>>>>

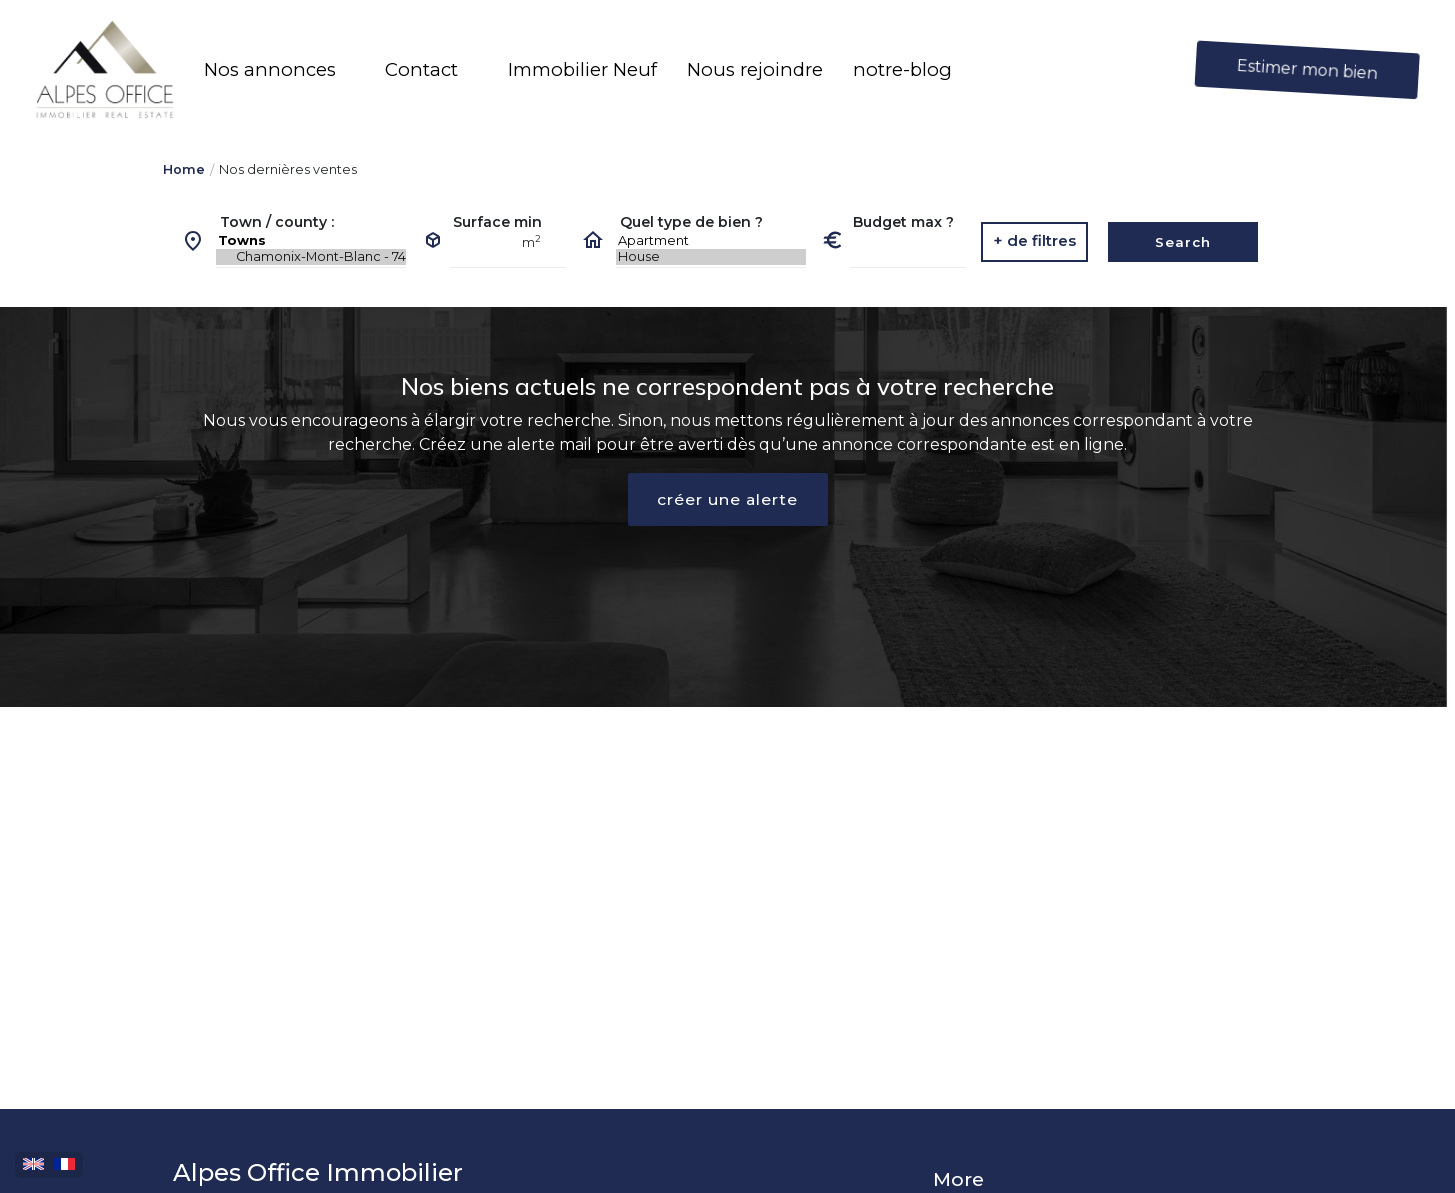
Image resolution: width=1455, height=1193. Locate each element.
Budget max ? (903, 222)
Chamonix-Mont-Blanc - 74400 (311, 257)
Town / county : (277, 222)
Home (184, 169)
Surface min (497, 222)
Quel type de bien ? (691, 222)
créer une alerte (728, 499)
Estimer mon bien (1308, 69)
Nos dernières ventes (288, 169)
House (711, 257)
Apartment (711, 241)
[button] (280, 70)
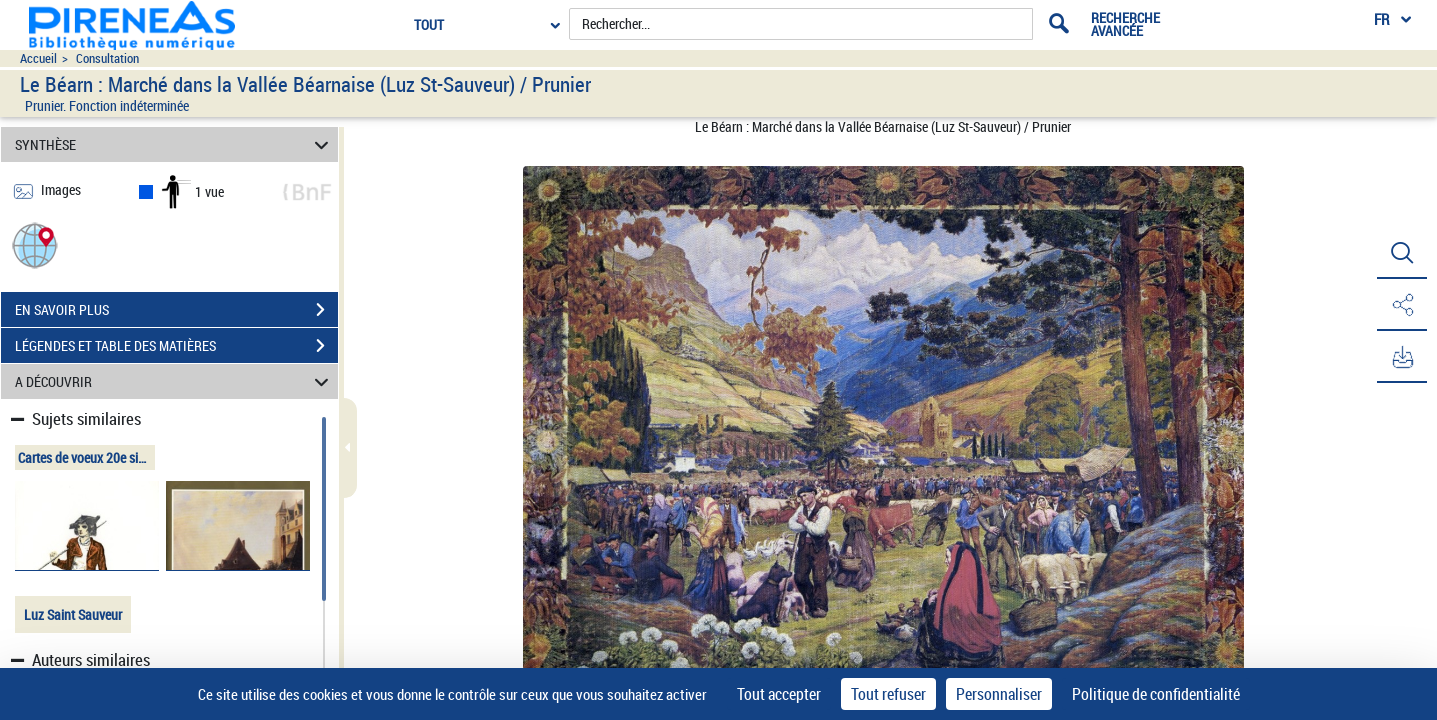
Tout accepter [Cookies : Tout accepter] (779, 694)
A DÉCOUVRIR (175, 381)
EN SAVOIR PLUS (176, 310)
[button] (35, 244)
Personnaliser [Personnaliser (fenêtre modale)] (999, 694)
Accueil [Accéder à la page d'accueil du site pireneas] (38, 58)
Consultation (107, 58)
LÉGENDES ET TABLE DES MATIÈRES (176, 346)
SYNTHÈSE (175, 144)
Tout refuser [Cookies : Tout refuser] (888, 694)
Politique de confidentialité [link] (1156, 694)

<<<<

_REQUIRED WORK:_ What is needed is every line from the data above that includes the string "Cookies", copied out.

_YOUR SOLUTION:_
Tout accepter [Cookies : Tout accepter] (779, 694)
Tout refuser [Cookies : Tout refuser] (888, 694)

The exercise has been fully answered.